Bias: To raise; QE to be used only in the event of another Euro crisis flare up.

Kent Matthews said that he was impressed by Tim Congdon’s comments that there was little spare capacity in the economy and that capacity growth was in the order of 1% a year. If this was the case, then QE would be ineffective. He said that he was also optimistic about the funding for lending scheme and that it did have the potential to kick start bank lending to the growth sectors that will capacity build. His argument for raising the rate of interest was somewhat different to Andrew Lilico’s. While agreeing that monetary policy had to revert to some norm meant that rates had to rise, he felt that the Euro crisis might carry on for far longer than people currently suspect. Interest rates at the current position left no room for monetary policy in the event of another flare up of the Euro crisis. Currently, interest rates had nowhere to go in the event of a crisis. Interest rates would have to move closer towards a level where real interest rates were positive, so that in the event of a crisis the Bank could cut rates and deploy QE as a countermeasure. He said that interest rates should start to rise in small steps. While he felt that QE should be held in reserve for a bad day, to not implement the announced policy would only signal what some market participants fear – i.e., that the Bank does not know what it is doing.

Comment by David B Smith
(University of Derby and Beacon Economic Forecasting)
Vote: Hold Bank Rate. No additional QE
Bias: To raise Bank Rate, once the Euro-zone situation clarifies.

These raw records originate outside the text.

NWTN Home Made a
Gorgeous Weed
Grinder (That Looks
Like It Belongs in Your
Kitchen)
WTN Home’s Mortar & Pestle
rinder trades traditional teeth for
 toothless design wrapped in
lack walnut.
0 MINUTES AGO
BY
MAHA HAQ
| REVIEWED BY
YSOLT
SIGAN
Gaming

David B Smith said that policy should be geared towards boosting the long term rate of growth using deregulation, tax reform and other supply-side friendly measures immediately and a rolling back of the excessive size of the state as soon as that becomes practical. The massive increase in the governmental sector between 2000 and 2010 had led to the mother of all supply withdrawals where the UK was concerned. This was not a situation that could be corrected by injecting ever more nominal demand into the economy. Britain’s small open economy meant that the main role of monetary policy was to differentiate UK inflation from world inflation via changes in the external value of sterling, which had been reasonably strong recently. The cut in the oil price from around $125 for a barrel of Brent crude to $100 – which now seems to be the new Saudi Arabian goal – will be dis-inflationary in the short term but also result in a positive surprise to global output in 2013.

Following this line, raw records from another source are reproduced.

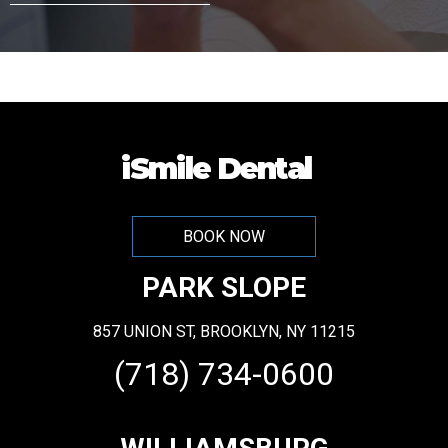
A
l
t
e
iSmile Dental
r
n
BOOK NOW
a
PARK SLOPE
t
i
857 UNION ST, BROOKLYN, NY 11215
v
(718) 734-0600
e
: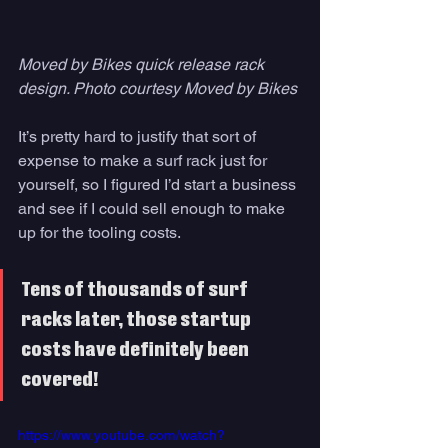
Moved by Bikes quick release rack 
design. Photo courtesy Moved by Bikes
It’s pretty hard to justify that sort of 
expense to make a surf rack just for 
yourself, so I figured I’d start a business 
and see if I could sell enough to make 
up for the tooling costs. 
Tens of thousands of surf 
racks later, those startup 
costs have definitely been 
covered! 
https://www.youtube.com/watch?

Regulatory policy had been totally perverse and business cycle-exacerbating where money and credit creation were concerned. Monetary policy had attempted to offset the negative effects of regulation but without success. Higher capital and liquidity ratios should have been imposed in the boom not in the recession. QE was not a silver bullet. The only remaining argument for it now was to offset regulatory mistakes that should not have happened in the first place. Private-sector agents were not spending and investing because they faced hugely excessive regulatory uncertainty, tax unpredictability, and political risk. Politicians and bureaucrats needed to stop making matters worse and cease their confidence-sapping anti-business rhetoric. The economy required a predictable and stable banking system. Competition in the banking system could be brought in by employing anti-monopoly legislation to break-up the bigger banks, perhaps into their original constituents that existed before the clearing bank mergers of the late 1960s. This would reduce the ‘too big to fail’ problem without requiring the wholesale socialisation of the banking system that current policies were engendering.

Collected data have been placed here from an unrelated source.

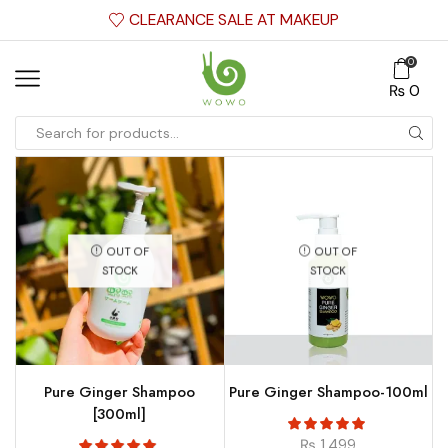
CLEARANCE SALE AT MAKEUP
0
₨
0
OUT OF
OUT OF
STOCK
STOCK
Pure Ginger Shampoo
Pure Ginger Shampoo-100ml
[300ml]
₨
1,499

Comment by Akos Valentinyi
(Cardiff Business School, Cardiff University)
Vote: Hold Bank Rate; no further QE.
Bias: To tighten.

Akos Valentinyi repeated that it was too early to say that inflation was on a sustained downward path. There remained significant inflation risks and expectations of inflation on the Bank of England’s own survey continued to point to an upward path. Low unemployment in the current stage of the recession could be interpreted as a positive inflation surprise. He said that there was no need for interest rates to rise immediately but his bias was for a rise in the near future. He said that QE should be put on hold for the moment.